(Instructions to follow) Search the entries below for the string "Política" and copy the lines that hold it.
(Source material Opens)
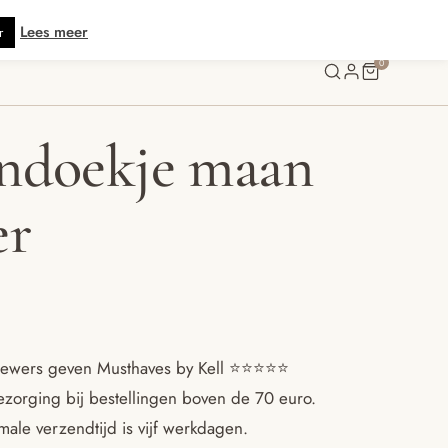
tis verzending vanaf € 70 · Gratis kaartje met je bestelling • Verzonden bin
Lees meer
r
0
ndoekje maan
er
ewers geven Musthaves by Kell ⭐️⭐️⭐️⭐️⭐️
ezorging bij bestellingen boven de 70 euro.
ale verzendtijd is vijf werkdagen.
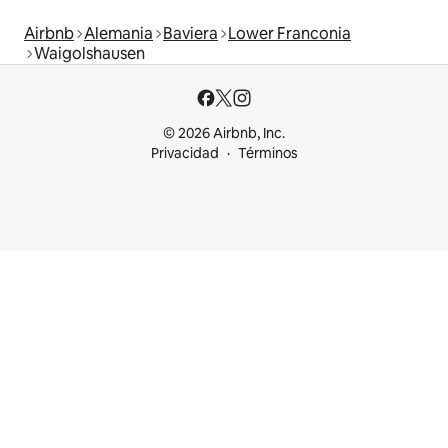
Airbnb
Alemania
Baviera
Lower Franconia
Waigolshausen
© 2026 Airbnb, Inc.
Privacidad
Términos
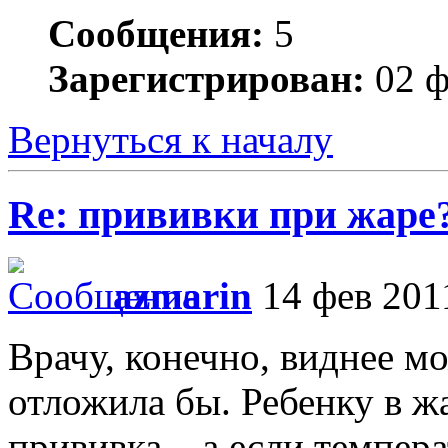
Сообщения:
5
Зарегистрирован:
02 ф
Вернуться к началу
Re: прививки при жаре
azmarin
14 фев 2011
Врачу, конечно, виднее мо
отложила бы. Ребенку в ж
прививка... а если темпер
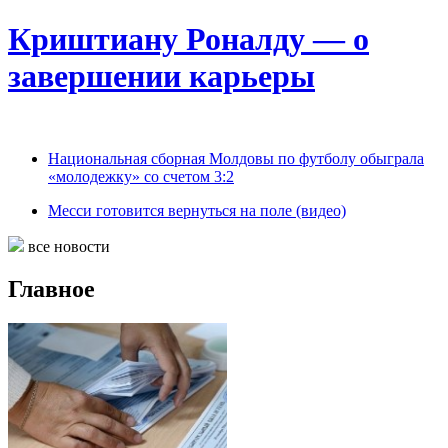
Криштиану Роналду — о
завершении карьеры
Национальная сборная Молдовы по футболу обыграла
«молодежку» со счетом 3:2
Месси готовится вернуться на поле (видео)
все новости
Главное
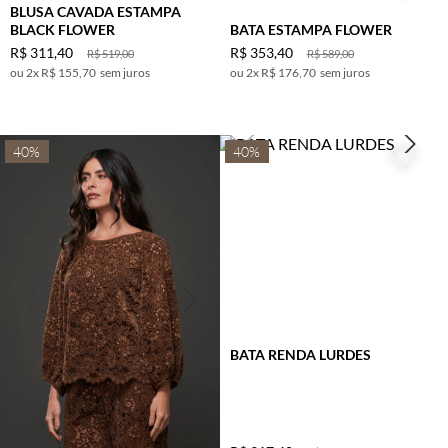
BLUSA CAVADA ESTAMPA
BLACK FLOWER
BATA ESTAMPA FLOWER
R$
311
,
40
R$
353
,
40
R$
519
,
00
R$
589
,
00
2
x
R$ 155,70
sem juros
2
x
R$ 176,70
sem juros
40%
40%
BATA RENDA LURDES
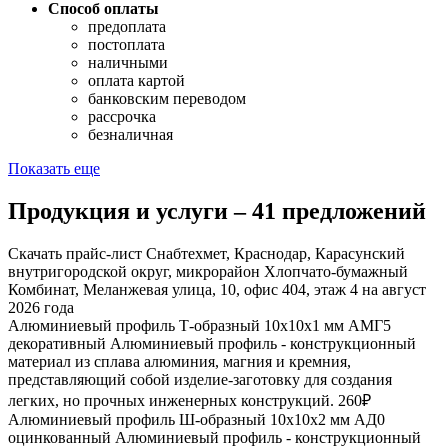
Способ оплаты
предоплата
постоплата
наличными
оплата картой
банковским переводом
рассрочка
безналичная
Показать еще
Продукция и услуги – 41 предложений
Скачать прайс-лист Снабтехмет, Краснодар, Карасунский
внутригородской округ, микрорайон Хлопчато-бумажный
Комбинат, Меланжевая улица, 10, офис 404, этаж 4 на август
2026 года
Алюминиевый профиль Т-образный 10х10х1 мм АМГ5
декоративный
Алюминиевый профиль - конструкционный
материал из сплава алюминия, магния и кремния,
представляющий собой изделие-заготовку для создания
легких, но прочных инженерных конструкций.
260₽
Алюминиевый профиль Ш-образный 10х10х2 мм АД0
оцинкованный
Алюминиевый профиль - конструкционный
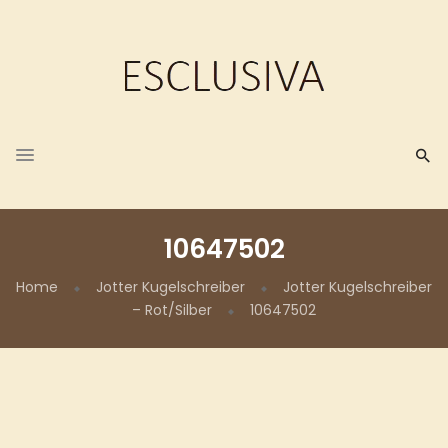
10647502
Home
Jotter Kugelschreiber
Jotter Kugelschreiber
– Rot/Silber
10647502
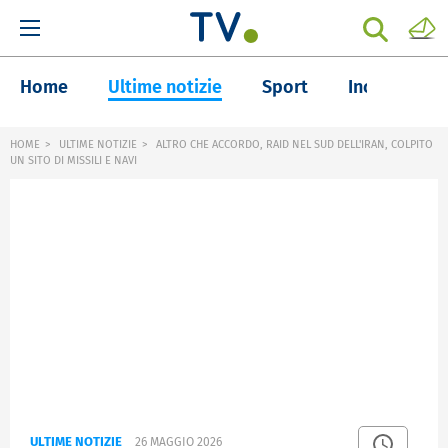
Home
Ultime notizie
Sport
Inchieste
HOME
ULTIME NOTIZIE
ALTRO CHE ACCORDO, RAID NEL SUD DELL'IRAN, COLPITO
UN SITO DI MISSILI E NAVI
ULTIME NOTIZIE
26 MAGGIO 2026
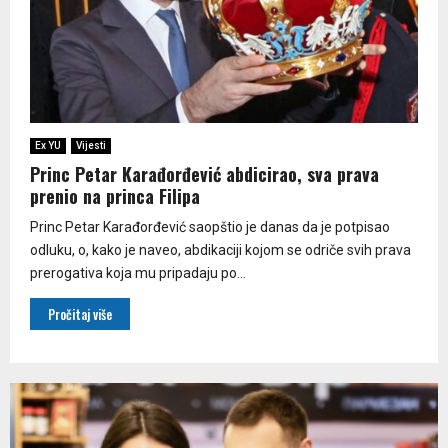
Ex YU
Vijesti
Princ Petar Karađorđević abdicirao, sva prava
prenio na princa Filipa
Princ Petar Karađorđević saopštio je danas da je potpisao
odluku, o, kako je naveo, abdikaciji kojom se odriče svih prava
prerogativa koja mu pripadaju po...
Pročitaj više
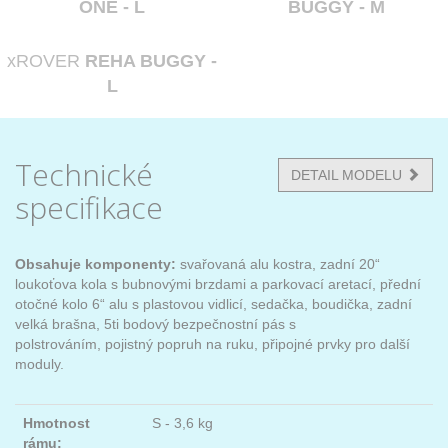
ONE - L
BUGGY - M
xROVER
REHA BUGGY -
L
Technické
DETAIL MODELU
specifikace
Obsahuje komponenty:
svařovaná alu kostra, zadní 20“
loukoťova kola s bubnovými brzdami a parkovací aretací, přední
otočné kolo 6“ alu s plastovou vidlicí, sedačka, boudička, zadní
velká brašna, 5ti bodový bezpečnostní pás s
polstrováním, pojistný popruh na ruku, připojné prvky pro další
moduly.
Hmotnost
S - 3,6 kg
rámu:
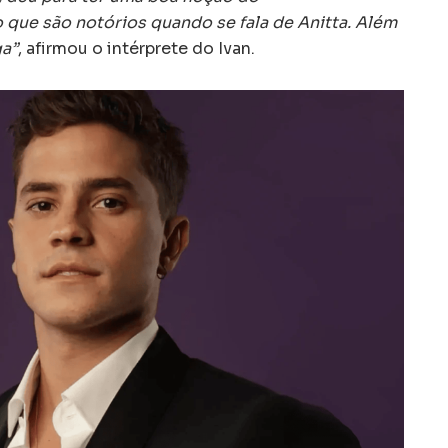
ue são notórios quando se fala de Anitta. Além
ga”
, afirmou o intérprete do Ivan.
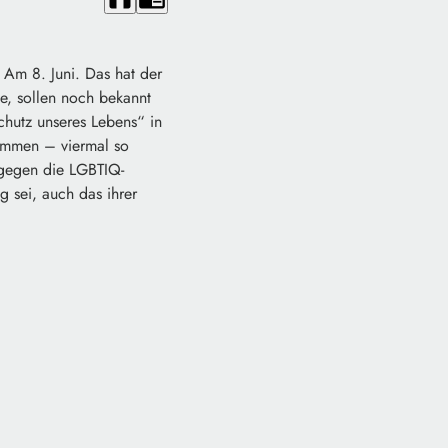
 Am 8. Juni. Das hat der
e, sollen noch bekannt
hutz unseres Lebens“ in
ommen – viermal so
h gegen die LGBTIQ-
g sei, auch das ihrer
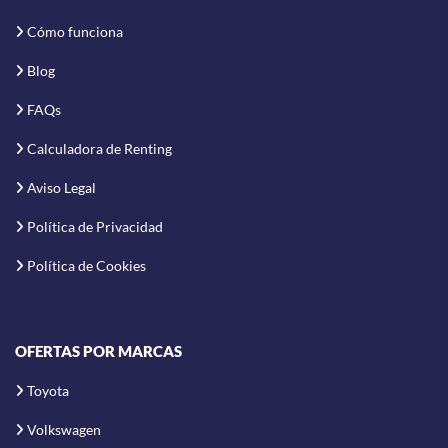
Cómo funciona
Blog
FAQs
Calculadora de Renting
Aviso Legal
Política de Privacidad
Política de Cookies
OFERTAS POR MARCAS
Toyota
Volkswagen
(Source material Closes)
(Answer below)
Política de Privacidad
Política de Cookies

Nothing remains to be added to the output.